What you are asked to do: Could you copy every line of the data that contains "abbiamo"?

Saved data entries:

==================================================

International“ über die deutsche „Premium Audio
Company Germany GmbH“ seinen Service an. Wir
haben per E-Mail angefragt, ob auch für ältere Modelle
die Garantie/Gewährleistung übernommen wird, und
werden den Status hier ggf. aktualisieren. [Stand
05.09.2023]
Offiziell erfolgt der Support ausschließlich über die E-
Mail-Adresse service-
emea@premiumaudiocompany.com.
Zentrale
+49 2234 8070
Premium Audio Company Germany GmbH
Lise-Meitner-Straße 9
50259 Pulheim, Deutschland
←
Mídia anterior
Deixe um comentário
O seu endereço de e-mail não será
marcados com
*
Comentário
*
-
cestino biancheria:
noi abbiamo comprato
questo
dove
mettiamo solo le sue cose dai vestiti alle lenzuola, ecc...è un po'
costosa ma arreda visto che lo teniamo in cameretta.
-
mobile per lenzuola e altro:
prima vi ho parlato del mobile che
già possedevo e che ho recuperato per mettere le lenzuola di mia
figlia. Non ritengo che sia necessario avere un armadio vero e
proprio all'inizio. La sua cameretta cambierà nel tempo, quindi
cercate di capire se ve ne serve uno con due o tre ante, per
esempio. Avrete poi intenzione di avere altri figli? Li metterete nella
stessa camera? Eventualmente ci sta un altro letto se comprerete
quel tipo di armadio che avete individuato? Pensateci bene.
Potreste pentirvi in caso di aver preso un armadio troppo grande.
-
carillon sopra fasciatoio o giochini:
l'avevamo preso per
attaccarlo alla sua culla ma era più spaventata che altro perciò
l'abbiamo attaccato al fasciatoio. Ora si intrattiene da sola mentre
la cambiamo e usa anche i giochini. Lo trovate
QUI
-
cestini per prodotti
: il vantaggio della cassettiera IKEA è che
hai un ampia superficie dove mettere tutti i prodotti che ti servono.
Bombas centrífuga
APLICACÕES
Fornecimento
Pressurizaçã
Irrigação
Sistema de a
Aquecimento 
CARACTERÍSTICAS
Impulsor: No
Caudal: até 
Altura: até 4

==================================================

Solution to the exercise:
noi abbiamo comprato
l'abbiamo attaccato al fasciatoio. Ora si intrattiene da sola mentre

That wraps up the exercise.